Beating antibiotic resistance

New research into ‘resistance breaker’ drugs could help current antibiotics to combat antibiotic resistant infections more effectively...

Antimicrobials - medicines such as antivirals, antifungals, and antibiotics - are drugs that are used to treat infections in animals, plants, and humans. But, over time, microbes can develop resistances to these drugs, meaning some crucial medicines become ineffective. This resistance to antimicrobials is a growing problem: a recent study estimated that, in 2019, there were 4.95 million deaths globally associated with bacterial antimicrobial resistance. 

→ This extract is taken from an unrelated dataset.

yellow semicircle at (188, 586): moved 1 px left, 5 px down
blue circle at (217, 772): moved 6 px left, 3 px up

If we look back to the origins of antibiotics, the story begins with a battleground, but perhaps not one you’d expect. Bacteria and other microbes are at constant war with one another in the fight for resources. It’s in this environment that antibiotics first emerged, not by human scientific endeavour, but by evolution: survival of the fittest. Infectious disease specialist John Tregoning explains: “Antibiotics are mostly natural compounds that one bacterium makes to kill another, or one yeast makes to kill bacteria. [...] On any surface, the bacteria are fighting each other for the limited resources. So one strategy is to kill the other bacteria in the site, so you win that space.”

In this battle, one defense is for bacteria to evolve to be resistant to antibiotics. When use of antibiotics became more widespread, especially in healthcare and the agricultural industry, the environment that the bacteria were exposed to changed, applying a selective pressure that favoured certain strains endowed with antibiotic resistance genes. It’s this selective pressure that has accelerated antibiotic resistance.

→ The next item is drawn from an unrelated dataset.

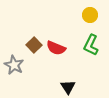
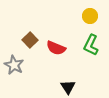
yellow circle: moved 1 px down
brown square: moved 4 px left, 5 px up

Strains of bacteria with a lot of genes that give resistance to particular antibiotics are known as multidrug-resistant (MDR) or extensively drug-resistant (XDR). It’s difficult to treat MDR and XDR infections in humans, because there are only a limited number of options, and often, these options are so-called ‘last resort’ drugs. The more we use these agents, the higher the risk that bacteria will evolve resistance to them. According to Tregoning, it’s not a matter of if, but when. “If you look at the time course of when antibiotics were discovered and developed into a human clinical product, the resistance essentially emerged at almost exactly the same time. You can look at all of the different antibiotics, and the gap between antibiotic development and resistance emerging is often less than 5 years.”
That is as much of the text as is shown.